Per comprendere quanto sta accadendo bisogna tornare a un anno fa, quando la giunta cittadina decretò il ridimensionamento della superficie a disposizione, passando da oltre 20mila metri quadrati a poco meno di 5mila. Il motivo di questo cambiamento va ricercato nello sviluppo futuro di tutta la zona sportiva che attende da anni una riqualificazione. Ad oggi però nessun cantiere è avviato, questa una delle obiezioni mosse. E anche le parole del sindaco, più volte ribadite, sull’avere comunicato la decisione un anno prima per consentire alle famiglie una riorganizzazione, vengono respinte al mittente.
I giostrai chiedono di fermare il provvedimento. Il Luna Park nel periodo pasquale impegna 58 famiglie e dà lavoro a circa 250 persone. Ma l’amministrazione comunale da quest’anno assegna lo spazio per 7 giostre più uno per la ristorazione. In precedenza le giostre erano 64 più 5 banchi gastronomici. A fronte di questa consistente riduzione il bando comunale va deserto.

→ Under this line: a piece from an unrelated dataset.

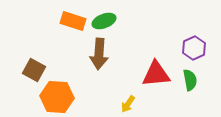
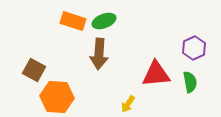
green semicircle: moved 2 px down
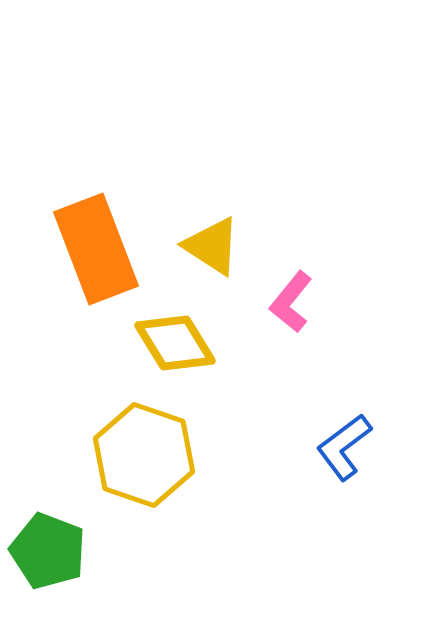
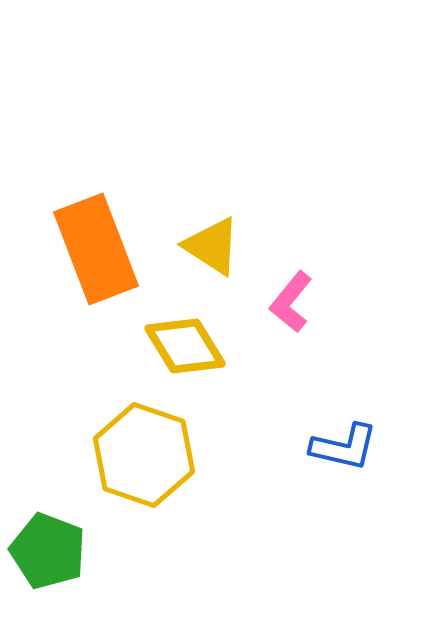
yellow diamond: moved 10 px right, 3 px down
blue L-shape: rotated 130 degrees counterclockwise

Il Tar, terminata la sua istruttoria, ha rigettato la richiesta di sospensiva della delibera di giunta (la sentenza è del 25 gennaio 2024) perché la decisione di non partecipare al bando avrebbe significato la mancanza di interesse alla manifestazione. “Ma perché mai avremmo fatto ricorso al Tar se non fossimo stati interessati?” avevano detto i rappresentanti della categoria. Da qui il nuovo ricorso, questa volta in Consiglio di Stato, con la richiesta di annullare la delibera del marzo scorso per poter tornare a lavorare.